(Records excerpted from a collection)

■ ■ ■ ■

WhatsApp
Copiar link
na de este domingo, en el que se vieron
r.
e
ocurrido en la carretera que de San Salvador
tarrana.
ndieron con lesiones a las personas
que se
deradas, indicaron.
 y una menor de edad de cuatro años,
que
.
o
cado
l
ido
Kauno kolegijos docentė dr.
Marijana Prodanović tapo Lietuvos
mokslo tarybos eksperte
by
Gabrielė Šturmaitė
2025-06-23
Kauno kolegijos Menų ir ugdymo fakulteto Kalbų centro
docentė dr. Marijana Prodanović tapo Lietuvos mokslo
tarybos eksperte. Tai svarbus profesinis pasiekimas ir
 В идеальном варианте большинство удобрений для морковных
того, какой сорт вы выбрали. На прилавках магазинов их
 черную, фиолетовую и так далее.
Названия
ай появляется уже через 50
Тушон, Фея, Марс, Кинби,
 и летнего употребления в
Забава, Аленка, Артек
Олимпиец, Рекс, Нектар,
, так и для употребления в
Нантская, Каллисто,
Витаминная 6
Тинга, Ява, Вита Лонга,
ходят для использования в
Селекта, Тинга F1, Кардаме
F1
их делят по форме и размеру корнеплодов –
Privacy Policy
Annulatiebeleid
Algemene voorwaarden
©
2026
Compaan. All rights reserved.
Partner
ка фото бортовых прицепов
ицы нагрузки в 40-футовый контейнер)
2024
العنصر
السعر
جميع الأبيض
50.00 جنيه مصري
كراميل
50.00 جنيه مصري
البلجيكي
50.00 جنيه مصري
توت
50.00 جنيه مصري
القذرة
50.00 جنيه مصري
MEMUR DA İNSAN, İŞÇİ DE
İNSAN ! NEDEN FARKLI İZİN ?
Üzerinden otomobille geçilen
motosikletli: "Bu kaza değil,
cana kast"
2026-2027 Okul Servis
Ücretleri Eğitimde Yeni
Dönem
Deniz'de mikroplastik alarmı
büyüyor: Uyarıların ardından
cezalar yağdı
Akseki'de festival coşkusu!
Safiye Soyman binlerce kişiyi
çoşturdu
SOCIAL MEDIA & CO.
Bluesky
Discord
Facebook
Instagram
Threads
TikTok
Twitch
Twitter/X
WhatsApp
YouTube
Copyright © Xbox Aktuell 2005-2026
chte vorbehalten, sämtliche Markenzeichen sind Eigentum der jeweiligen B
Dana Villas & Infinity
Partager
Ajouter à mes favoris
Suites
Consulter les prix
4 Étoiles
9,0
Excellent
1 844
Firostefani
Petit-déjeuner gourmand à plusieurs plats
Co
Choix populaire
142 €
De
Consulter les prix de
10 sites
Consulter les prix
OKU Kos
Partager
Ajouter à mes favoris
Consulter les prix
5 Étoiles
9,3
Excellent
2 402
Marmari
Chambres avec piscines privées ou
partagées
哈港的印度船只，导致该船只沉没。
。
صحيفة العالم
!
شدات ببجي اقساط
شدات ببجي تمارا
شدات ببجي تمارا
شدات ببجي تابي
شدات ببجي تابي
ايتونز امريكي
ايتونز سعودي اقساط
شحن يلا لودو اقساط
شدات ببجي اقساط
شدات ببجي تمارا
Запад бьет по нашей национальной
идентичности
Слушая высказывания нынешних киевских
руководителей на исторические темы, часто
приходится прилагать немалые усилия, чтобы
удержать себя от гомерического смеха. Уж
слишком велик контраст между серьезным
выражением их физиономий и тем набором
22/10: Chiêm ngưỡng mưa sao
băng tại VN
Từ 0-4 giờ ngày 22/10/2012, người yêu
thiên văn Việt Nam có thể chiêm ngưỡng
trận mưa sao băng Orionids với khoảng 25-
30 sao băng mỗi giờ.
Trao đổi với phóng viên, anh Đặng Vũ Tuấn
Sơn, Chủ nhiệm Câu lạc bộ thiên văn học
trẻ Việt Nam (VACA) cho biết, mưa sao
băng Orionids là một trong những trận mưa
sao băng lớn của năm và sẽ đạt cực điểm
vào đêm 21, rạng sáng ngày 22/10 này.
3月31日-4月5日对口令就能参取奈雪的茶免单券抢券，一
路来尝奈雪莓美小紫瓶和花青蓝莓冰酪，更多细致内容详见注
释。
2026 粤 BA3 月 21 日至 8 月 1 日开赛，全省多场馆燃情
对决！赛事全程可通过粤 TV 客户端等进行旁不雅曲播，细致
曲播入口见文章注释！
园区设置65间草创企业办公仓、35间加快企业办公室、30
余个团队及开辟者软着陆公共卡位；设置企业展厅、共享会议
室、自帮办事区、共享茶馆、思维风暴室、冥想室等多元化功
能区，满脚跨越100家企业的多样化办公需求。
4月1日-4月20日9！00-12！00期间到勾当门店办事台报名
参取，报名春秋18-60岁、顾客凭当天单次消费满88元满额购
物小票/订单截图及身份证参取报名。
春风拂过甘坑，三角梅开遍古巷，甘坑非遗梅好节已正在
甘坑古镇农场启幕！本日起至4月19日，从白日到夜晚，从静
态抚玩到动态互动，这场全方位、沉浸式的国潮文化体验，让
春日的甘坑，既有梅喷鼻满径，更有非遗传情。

■ ■ ■ ■

**PROBLEM TO SOLVE:** None of the lines above may be skipped. Transcribe each one exactly.

**WRITTEN ANSWER:**
WhatsApp
Copiar link
na de este domingo, en el que se vieron
r.
e
ocurrido en la carretera que de San Salvador
tarrana.
ndieron con lesiones a las personas
que se
deradas, indicaron.
 y una menor de edad de cuatro años,
que
.
o
cado
l
ido
Kauno kolegijos docentė dr.
Marijana Prodanović tapo Lietuvos
mokslo tarybos eksperte
by
Gabrielė Šturmaitė
2025-06-23
Kauno kolegijos Menų ir ugdymo fakulteto Kalbų centro
docentė dr. Marijana Prodanović tapo Lietuvos mokslo
tarybos eksperte. Tai svarbus profesinis pasiekimas ir
 В идеальном варианте большинство удобрений для морковных
того, какой сорт вы выбрали. На прилавках магазинов их
 черную, фиолетовую и так далее.
Названия
ай появляется уже через 50
Тушон, Фея, Марс, Кинби,
 и летнего употребления в
Забава, Аленка, Артек
Олимпиец, Рекс, Нектар,
, так и для употребления в
Нантская, Каллисто,
Витаминная 6
Тинга, Ява, Вита Лонга,
ходят для использования в
Селекта, Тинга F1, Кардаме
F1
их делят по форме и размеру корнеплодов –
Privacy Policy
Annulatiebeleid
Algemene voorwaarden
©
2026
Compaan. All rights reserved.
Partner
ка фото бортовых прицепов
ицы нагрузки в 40-футовый контейнер)
2024
العنصر
السعر
جميع الأبيض
50.00 جنيه مصري
كراميل
50.00 جنيه مصري
البلجيكي
50.00 جنيه مصري
توت
50.00 جنيه مصري
القذرة
50.00 جنيه مصري
MEMUR DA İNSAN, İŞÇİ DE
İNSAN ! NEDEN FARKLI İZİN ?
Üzerinden otomobille geçilen
motosikletli: "Bu kaza değil,
cana kast"
2026-2027 Okul Servis
Ücretleri Eğitimde Yeni
Dönem
Deniz'de mikroplastik alarmı
büyüyor: Uyarıların ardından
cezalar yağdı
Akseki'de festival coşkusu!
Safiye Soyman binlerce kişiyi
çoşturdu
SOCIAL MEDIA & CO.
Bluesky
Discord
Facebook
Instagram
Threads
TikTok
Twitch
Twitter/X
WhatsApp
YouTube
Copyright © Xbox Aktuell 2005-2026
chte vorbehalten, sämtliche Markenzeichen sind Eigentum der jeweiligen B
Dana Villas & Infinity
Partager
Ajouter à mes favoris
Suites
Consulter les prix
4 Étoiles
9,0
Excellent
1 844
Firostefani
Petit-déjeuner gourmand à plusieurs plats
Co
Choix populaire
142 €
De
Consulter les prix de
10 sites
Consulter les prix
OKU Kos
Partager
Ajouter à mes favoris
Consulter les prix
5 Étoiles
9,3
Excellent
2 402
Marmari
Chambres avec piscines privées ou
partagées
哈港的印度船只，导致该船只沉没。
。
صحيفة العالم
!
شدات ببجي اقساط
شدات ببجي تمارا
شدات ببجي تمارا
شدات ببجي تابي
شدات ببجي تابي
ايتونز امريكي
ايتونز سعودي اقساط
شحن يلا لودو اقساط
شدات ببجي اقساط
شدات ببجي تمارا
Запад бьет по нашей национальной
идентичности
Слушая высказывания нынешних киевских
руководителей на исторические темы, часто
приходится прилагать немалые усилия, чтобы
удержать себя от гомерического смеха. Уж
слишком велик контраст между серьезным
выражением их физиономий и тем набором
22/10: Chiêm ngưỡng mưa sao
băng tại VN
Từ 0-4 giờ ngày 22/10/2012, người yêu
thiên văn Việt Nam có thể chiêm ngưỡng
trận mưa sao băng Orionids với khoảng 25-
30 sao băng mỗi giờ.
Trao đổi với phóng viên, anh Đặng Vũ Tuấn
Sơn, Chủ nhiệm Câu lạc bộ thiên văn học
trẻ Việt Nam (VACA) cho biết, mưa sao
băng Orionids là một trong những trận mưa
sao băng lớn của năm và sẽ đạt cực điểm
vào đêm 21, rạng sáng ngày 22/10 này.
3月31日-4月5日对口令就能参取奈雪的茶免单券抢券，一
路来尝奈雪莓美小紫瓶和花青蓝莓冰酪，更多细致内容详见注
释。
2026 粤 BA3 月 21 日至 8 月 1 日开赛，全省多场馆燃情
对决！赛事全程可通过粤 TV 客户端等进行旁不雅曲播，细致
曲播入口见文章注释！
园区设置65间草创企业办公仓、35间加快企业办公室、30
余个团队及开辟者软着陆公共卡位；设置企业展厅、共享会议
室、自帮办事区、共享茶馆、思维风暴室、冥想室等多元化功
能区，满脚跨越100家企业的多样化办公需求。
4月1日-4月20日9！00-12！00期间到勾当门店办事台报名
参取，报名春秋18-60岁、顾客凭当天单次消费满88元满额购
物小票/订单截图及身份证参取报名。
春风拂过甘坑，三角梅开遍古巷，甘坑非遗梅好节已正在
甘坑古镇农场启幕！本日起至4月19日，从白日到夜晚，从静
态抚玩到动态互动，这场全方位、沉浸式的国潮文化体验，让
春日的甘坑，既有梅喷鼻满径，更有非遗传情。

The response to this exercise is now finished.